Why the Dodgers Are Both First and Second
Here is where it gets interesting. While the Mets lead in cash payroll, the Los Angeles Dodgers actually top the league by competitive balance tax payroll, the figure MLB uses to assess luxury tax penalties, at roughly $413 million. The difference comes down to deferrals. The Dodgers have structured contracts like Shohei Ohtani’s $700 million deal so that most of the money is paid years down the road, which dramatically lowers the present-day value. By that present-day measure, the Dodgers sit second at $316.6 million, but by tax payroll, no one is close to them. It is a clever bit of financial engineering that lets them field a superteam while softening the immediate hit.

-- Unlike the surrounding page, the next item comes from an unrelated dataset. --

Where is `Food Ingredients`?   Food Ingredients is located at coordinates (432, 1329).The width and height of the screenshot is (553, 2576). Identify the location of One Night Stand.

The Rest of the Big Spenders
Behind the two New York and Los Angeles giants, the New York Yankees ($297.2 million) and Philadelphia Phillies ($282 million) remain perennial heavyweights, with the Toronto Blue Jays jumping into the top five at $269 million after a roughly $30 million increase. The biggest leap of all came from the Detroit Tigers, who exploded from a $64 million payroll to $206.7 million in a single offseason, led by the record $32 million that ace Tarik Skubal won in arbitration. The Atlanta Braves and Chicago Cubs also added roughly $30 to 44 million each.
The Bottom of the League
At the other extreme, the spending gap has rarely been wider. The Cleveland Guardians carried the league’s lowest payroll at just $62.3 million, despite being one of the most consistently competitive teams in the American League, followed by the Miami Marlins ($76.2 million) and Chicago White Sox ($82.1 million). The St. Louis Cardinals, long a steady spender, cut their budget to roughly $100 million. The result is a league where the Mets spend more than five times what the lowest team does.
Top Payrolls by Year
The Mets have dominated recent payroll rankings, leading MLB in present-day payroll for four straight seasons from 2023 through 2026. Their 2023 figure of $355.4 million was the highest single-season payroll in baseball history at the time. Before the Mets’ run, the Dodgers and Yankees traded the top spot for years, with the Yankees having long been the sport’s defining big spender. The era of $300 million-plus payrolls is brand new: as recently as 2024 only two teams crossed $300 million, and now the very top of the league is pushing past $350 million in cash and $400 million in tax terms. If you enjoy these baseball breakdowns, see our look at the most career home runs all time.
The Bottom Line
The New York Mets have the highest MLB payroll in 2026 at roughly $352 million by present-day value, though the Los Angeles Dodgers lead by competitive balance tax payroll at about $413 million thanks to their heavy use of deferrals. Behind them, the Yankees, Phillies, and Blue Jays round out the biggest spenders, while teams like the Twins sit near $46 million, a fraction of the top. In an era of record contracts and ever-rising payrolls, the gap between baseball’s haves and have-nots has never been more stark.